The other night he clapped me
on the back and said, “Amanda, you’re the closest friend I’ve ever had.”
We were doing shots and flicking quarters at strippers, I was heating mine with
a lighter. “You’re not ‘core like me, but you understand that maybe I’m just a
lot different than the rest of the world. Thanks.”
I
flipped a quarter down the poster funnel a stripper was holding over her
landing strip. She yelped and looked around, whistled the bouncer over and
pointed at the two guys in front of me. I looked at Carl as the bouncer hauled
the two dudes away and smiled as we took their seats, but I wasn’t smiling
because of him. He grinned back and ran a hand through his
faggy
emo
hair.
Back
on the couch, the fat man puts his head down to his knees, rocking himself a
little. From out the nurse’s station, the biggest but-her-face comes skipping
over with a meds cup.
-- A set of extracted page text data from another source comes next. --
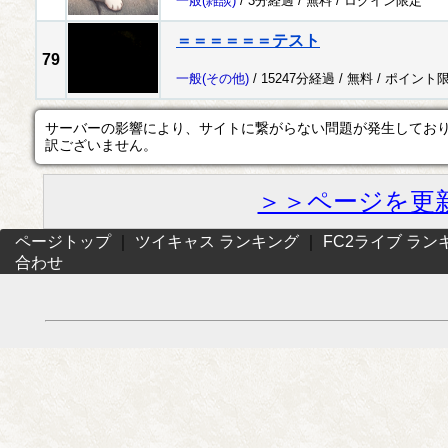
一般
(雑談)
/ 3分経過 /
無料
/
ログイン限定
＝＝＝＝＝＝テスト
79
一般
(その他)
/ 15247分経過 /
無料
/
ポイント
サーバーの影響により、サイトに繋がらない問題が発生してお
訳ございません。
＞＞ページを更
ページトップ
｜
ツイキャス ランキング
｜
FC2ライブ ラン
合わせ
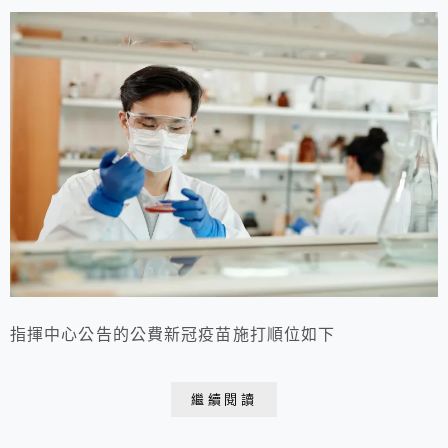
指揮中心公告的公費新冠疫苗施打順位如下
繼續閱讀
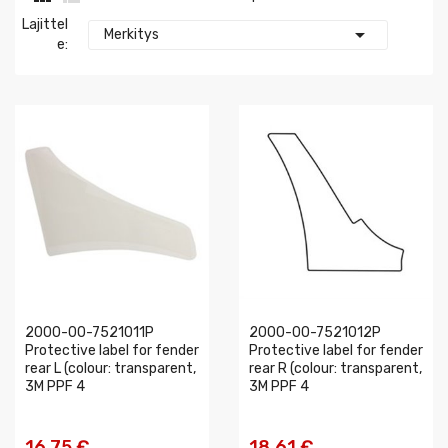
Lajittel

Merkitys
E:
2000-00-7521011P
2000-00-7521012P
Protective label for fender
Protective label for fender
rear L (colour: transparent,
rear R (colour: transparent,
3M PPF 4
3M PPF 4
16,75 €
18,61 €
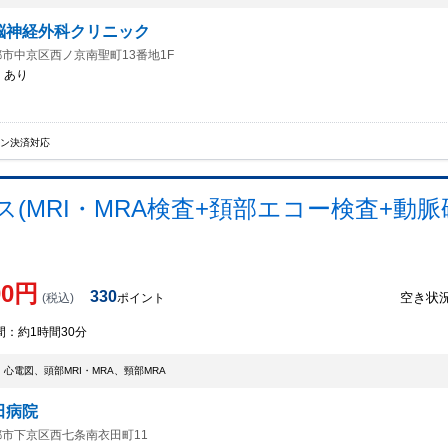
脳神経外科クリニック
市中京区西ノ京南聖町13番地1F
：
あり
イン決済対応
(MRI・MRA検査+頚部エコー検査+動脈
00
円
330
空き状
(税込)
ポイント
間：
約1時間30分
心電図、頭部MRI・MRA、頸部MRA
田病院
市下京区西七条南衣田町11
She’s soothing the big dummy as I slip through the coma
ward door, wave my visitors pass in a passing orderly’s direction and walk up
and down the hallways, peering in at the sleeping patients.
Depending
on what you want to do, it’s best to find a patient who’s already covered in
cuts and burns. It’s best to find a woman whose already bruised up, so new
handprints won’t seem so unusual, though I’m sure for research purposes this
really fucks up the healing statistics.
I
stop outside the room of a girl whose face is covered in bandages, strands of
blonde hair poking through the top. I laugh, thinking about the
Jug Head Digest
, all wrapped up like a
mummy, talking to the sexy pirate. I look up and down the hallway, it’s totally
clear, so I slip inside, lock the door and roll the little curtain down over
the window. I stand there for a few seconds, take off my jacket and pick up the
clipboard swinging at the foot of the bed. Marianne
Pollanski
DOB: May 7, 1993, injured in a car accident, multiple bone fractures,
lacerations to the stomach and pelvis from dashboard, second-degree burns on
the face, thighs and calves from explosion of vehicle gas tank. Highlighted at
the bottom are the words: Condition: critical/unstable.
I
put the clipboard down and sit on the edge of her bed.
Up
on the window ledge are flowers, decorated helium balloons proclaiming ‘Happy
birthday,’ ‘Get well soon’ cards and pictures of teenagers jumping on a
trampoline, a little blonde girl smiling so big her eyes are closed. I roll the
covers down to get a look at her legs. They look like two yellow banana peppers
cooked over a campfire. Unopened birthday presents stacked on the floor, a
rugby jersey and field hockey stick
laid
carefully out
on a chair beside a breathing machine. I look from the pictures, down to the
girl wrapped up in this bed, barely alive.
Poor little
Marianne.
I
breathe
heavy,
put her little hand in mine. I stroke
the puffy skin and give her fingers a gentle squeeze. I get up, pick some lint
off her tiny jersey and turn her field hockey stick over in my hands. I trace
my fingers over the smooth wood and turn to Marianne, laughing a little, “You
any good?”
I
smile when she doesn’t answer.
“So modest.
You’re so
modest, Marianne.” I try balancing the stick on my palm and walk over to the
window. I look at a picture of a smiling boy, Marianne piggy backing on top of
him.
“You
think he’ll still go down on you?” I point the stick at her legs and chuckle.
I
try cracking my neck again and when nothing happens I check my watch. If this
hospital’s employees aren’t on smoke breaks, I have eight minutes. I flex my
grip on the stick with both hands and yank off her covers.